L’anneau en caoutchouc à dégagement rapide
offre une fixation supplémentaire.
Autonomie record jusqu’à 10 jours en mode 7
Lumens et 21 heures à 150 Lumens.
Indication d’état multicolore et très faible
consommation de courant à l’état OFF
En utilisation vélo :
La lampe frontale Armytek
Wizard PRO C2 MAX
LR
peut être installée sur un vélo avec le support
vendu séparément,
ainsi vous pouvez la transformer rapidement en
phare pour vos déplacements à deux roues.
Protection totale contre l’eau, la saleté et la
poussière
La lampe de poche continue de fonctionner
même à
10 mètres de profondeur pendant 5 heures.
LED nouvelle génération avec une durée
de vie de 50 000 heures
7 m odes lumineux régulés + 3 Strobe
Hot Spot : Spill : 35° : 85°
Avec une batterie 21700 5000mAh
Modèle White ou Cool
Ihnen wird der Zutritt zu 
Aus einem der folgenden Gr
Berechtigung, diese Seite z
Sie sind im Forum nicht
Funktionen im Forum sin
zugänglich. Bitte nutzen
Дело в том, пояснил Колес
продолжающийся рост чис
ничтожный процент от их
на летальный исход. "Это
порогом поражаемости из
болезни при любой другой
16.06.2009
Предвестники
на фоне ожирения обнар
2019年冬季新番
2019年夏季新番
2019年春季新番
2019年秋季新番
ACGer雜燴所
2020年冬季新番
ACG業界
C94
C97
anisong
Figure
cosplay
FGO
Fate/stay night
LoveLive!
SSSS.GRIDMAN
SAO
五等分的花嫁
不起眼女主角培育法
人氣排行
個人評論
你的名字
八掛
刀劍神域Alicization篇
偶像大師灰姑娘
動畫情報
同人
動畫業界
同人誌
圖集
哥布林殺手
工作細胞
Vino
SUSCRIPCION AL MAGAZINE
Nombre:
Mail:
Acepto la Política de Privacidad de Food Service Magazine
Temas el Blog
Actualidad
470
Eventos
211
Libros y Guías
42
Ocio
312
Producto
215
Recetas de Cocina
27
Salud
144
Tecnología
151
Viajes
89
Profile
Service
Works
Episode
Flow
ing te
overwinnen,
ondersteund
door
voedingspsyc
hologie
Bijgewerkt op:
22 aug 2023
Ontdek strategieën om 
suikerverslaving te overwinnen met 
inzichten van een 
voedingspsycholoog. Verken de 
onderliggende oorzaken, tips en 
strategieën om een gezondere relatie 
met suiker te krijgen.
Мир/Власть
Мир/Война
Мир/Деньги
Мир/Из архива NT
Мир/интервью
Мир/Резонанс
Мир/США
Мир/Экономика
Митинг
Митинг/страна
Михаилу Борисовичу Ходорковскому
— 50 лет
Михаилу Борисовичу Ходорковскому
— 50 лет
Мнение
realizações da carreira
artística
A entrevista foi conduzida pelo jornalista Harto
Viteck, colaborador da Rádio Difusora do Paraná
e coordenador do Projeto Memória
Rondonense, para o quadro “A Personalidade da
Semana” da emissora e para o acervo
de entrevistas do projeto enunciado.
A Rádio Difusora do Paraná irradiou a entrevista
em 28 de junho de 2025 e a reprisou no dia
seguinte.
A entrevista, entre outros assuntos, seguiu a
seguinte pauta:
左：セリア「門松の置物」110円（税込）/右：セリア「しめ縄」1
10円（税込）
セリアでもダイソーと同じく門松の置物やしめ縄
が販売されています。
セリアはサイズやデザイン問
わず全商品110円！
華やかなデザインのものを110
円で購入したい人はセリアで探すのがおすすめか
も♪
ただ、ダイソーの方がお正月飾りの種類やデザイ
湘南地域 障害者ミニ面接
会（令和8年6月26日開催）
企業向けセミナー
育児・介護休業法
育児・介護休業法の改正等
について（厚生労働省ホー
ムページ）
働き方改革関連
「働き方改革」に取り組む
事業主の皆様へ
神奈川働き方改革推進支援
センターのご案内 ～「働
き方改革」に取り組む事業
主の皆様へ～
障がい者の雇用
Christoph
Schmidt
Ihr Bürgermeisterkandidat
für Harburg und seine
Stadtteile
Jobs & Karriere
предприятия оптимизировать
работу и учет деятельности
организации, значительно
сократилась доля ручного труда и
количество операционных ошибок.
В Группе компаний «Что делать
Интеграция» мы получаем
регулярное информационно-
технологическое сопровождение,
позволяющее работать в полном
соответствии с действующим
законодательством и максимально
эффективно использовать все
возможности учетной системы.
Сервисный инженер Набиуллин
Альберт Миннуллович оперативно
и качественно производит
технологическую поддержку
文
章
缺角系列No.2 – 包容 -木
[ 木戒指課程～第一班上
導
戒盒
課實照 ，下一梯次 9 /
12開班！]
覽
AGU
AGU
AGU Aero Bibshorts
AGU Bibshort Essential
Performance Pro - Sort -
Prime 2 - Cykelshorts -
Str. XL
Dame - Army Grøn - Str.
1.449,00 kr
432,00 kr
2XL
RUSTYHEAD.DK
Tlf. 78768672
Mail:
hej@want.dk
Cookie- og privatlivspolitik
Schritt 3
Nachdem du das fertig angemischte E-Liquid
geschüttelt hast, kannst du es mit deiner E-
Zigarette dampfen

EXERCISE GOAL: Copy out the lines above that hold the string "overwinnen".

OUTPUT OF THE TASK:
overwinnen,
suikerverslaving te overwinnen met 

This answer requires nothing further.